Musky Options
By Nick Simonson
The middle stretch of summer often provides good opportunities for the muskellunge, one of the region’s most challenging sport fish to catch, known for its frustrating
follows which only sometimes result in exciting boat-side strikes. While stretches of northern Wisconsin and Minnesota’s border waters and those flows in lakes country sport some of the most wellknown muskie fishing sites, North Dakota provides a select number of lakes that hold the chance for anglers to not only hook and land the fish of 10,000
casts with a little less effort, but also an opportunity at some mature fish that could threaten the state record.
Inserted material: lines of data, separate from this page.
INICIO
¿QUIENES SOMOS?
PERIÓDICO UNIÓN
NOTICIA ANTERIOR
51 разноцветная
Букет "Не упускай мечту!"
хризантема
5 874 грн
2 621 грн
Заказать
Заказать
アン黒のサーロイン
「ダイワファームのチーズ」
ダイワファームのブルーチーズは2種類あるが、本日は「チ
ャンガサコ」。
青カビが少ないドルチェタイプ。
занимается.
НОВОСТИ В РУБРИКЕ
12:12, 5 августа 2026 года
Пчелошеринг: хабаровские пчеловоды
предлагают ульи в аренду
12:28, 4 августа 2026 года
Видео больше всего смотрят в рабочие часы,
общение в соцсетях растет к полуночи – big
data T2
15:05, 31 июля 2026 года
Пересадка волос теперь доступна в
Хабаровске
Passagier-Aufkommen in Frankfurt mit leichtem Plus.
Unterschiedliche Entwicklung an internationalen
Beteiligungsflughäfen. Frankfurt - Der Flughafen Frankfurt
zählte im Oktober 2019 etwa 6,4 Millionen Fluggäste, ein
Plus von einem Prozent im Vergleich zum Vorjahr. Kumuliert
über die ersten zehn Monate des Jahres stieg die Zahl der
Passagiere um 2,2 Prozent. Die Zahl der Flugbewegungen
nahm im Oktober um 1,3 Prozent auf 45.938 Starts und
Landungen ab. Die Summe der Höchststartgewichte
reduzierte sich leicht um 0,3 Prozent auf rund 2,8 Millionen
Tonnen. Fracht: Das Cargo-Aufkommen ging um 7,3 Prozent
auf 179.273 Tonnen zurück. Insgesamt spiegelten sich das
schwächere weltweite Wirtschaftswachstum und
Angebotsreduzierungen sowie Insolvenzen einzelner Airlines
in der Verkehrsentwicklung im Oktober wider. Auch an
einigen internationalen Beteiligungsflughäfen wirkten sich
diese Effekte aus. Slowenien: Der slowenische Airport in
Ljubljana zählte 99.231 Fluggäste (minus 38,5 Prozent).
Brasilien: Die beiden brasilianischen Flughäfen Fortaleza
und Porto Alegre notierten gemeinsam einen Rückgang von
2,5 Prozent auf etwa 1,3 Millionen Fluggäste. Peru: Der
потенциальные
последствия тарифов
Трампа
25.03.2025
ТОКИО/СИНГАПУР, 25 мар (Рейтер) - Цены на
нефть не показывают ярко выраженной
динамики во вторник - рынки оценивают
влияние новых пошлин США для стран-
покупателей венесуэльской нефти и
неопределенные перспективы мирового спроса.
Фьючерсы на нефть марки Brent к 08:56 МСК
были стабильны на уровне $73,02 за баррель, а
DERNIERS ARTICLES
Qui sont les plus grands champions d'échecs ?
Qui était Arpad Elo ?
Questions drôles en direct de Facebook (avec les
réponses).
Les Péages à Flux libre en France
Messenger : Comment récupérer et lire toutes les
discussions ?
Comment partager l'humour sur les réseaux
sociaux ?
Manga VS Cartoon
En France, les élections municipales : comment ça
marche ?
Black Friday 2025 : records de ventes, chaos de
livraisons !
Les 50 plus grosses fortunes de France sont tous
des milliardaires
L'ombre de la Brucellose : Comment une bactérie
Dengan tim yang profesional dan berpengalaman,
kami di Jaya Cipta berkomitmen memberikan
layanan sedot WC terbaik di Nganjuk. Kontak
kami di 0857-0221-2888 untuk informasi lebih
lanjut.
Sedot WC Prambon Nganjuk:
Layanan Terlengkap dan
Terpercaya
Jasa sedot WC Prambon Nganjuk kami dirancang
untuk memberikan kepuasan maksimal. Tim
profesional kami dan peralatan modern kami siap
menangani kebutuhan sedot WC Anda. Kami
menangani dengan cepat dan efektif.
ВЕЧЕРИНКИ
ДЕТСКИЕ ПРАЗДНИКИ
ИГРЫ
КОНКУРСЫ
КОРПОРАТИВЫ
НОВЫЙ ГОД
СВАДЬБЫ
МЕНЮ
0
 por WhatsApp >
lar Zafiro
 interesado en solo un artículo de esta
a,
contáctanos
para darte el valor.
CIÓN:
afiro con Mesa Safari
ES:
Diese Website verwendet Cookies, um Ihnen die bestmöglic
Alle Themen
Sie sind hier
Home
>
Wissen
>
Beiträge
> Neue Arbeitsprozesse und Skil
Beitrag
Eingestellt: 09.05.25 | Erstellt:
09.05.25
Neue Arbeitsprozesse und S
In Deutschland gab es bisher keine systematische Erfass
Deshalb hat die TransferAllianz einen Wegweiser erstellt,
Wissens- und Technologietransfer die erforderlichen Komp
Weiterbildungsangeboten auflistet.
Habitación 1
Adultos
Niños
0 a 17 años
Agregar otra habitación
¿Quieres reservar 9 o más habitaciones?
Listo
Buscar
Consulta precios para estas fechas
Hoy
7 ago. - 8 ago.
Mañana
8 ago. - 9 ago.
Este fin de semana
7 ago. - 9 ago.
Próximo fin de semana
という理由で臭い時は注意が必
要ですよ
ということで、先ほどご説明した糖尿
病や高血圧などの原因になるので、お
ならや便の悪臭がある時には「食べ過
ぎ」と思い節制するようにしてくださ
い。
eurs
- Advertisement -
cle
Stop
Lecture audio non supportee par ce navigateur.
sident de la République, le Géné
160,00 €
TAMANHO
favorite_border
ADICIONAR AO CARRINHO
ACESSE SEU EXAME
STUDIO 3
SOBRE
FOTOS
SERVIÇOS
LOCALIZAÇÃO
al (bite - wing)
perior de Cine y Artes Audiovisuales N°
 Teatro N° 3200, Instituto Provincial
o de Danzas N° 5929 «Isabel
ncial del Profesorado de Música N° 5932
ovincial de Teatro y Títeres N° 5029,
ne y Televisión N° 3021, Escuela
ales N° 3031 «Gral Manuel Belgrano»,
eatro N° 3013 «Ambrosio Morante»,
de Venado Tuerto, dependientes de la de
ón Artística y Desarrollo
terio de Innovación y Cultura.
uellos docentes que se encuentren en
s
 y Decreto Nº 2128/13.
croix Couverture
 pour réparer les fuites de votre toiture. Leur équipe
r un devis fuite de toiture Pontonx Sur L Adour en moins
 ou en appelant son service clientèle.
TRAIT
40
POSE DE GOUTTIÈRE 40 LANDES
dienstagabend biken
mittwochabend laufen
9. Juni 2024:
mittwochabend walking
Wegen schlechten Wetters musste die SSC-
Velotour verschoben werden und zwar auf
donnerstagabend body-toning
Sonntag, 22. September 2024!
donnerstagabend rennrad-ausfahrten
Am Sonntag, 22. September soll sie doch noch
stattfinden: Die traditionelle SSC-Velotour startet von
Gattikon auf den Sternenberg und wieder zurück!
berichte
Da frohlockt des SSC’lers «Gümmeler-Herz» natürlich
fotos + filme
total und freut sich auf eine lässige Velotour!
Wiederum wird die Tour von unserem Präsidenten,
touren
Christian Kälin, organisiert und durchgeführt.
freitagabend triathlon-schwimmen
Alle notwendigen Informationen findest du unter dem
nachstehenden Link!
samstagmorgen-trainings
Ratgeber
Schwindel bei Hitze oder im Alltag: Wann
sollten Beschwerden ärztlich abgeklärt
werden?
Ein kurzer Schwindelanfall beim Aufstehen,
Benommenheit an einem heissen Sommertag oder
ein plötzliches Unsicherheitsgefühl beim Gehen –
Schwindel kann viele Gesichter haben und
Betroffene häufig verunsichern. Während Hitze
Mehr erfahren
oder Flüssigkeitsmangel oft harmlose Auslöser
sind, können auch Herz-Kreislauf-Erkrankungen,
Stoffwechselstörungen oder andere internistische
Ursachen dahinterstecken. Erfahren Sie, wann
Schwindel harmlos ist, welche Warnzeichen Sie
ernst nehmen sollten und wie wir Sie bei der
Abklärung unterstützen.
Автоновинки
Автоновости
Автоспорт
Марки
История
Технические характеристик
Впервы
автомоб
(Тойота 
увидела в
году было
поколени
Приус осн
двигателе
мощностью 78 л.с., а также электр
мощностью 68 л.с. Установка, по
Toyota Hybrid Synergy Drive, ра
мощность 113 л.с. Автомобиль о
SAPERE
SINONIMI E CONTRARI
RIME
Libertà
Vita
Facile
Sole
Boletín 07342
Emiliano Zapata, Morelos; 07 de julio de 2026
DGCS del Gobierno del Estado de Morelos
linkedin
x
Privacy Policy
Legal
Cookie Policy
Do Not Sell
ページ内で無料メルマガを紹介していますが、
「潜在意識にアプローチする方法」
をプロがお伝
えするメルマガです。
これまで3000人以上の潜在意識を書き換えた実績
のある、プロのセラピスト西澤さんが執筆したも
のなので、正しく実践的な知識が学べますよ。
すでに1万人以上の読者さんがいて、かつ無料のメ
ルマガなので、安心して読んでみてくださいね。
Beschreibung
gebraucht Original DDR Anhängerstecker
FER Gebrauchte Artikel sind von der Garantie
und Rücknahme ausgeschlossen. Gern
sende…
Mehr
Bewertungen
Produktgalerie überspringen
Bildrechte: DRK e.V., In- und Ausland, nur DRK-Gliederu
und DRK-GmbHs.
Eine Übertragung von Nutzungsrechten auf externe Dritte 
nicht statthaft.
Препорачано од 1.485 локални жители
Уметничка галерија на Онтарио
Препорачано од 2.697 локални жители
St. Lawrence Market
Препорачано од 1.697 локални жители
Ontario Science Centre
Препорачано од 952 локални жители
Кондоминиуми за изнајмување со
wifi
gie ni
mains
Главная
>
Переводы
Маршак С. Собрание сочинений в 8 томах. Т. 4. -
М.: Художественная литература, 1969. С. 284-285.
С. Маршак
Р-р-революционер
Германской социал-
With the recent expansion of stocking efforts, and solid populations established in historical muskie waters in the state, anglers can bring the heat for these mysterious members of the esox family as summer settles in. “The tried and true lake
that we’ve been stocking for decades is New Johns Lake and the entire McClusky Canal, the Garrison diversion unit with includes West Park Lake, East Park Lake, Heckers and
New Johns,” says Scott Gangl, Fisheries Management Section Leader for the North Dakota Game & Fish Department (NDG&F), “we’ve been stocking them there for a long
time, and that’s probably your best shot because those fish that are in there are going to be older and bigger than most of the newer lakes we’ve been stocking in recent years,” he
continued. It’s there on New Johns Lake that the state record muskie – a 54-inch, 46.5-pound specimen landed by Cory Bosch 13 years ago – came from, and likely the next one resides.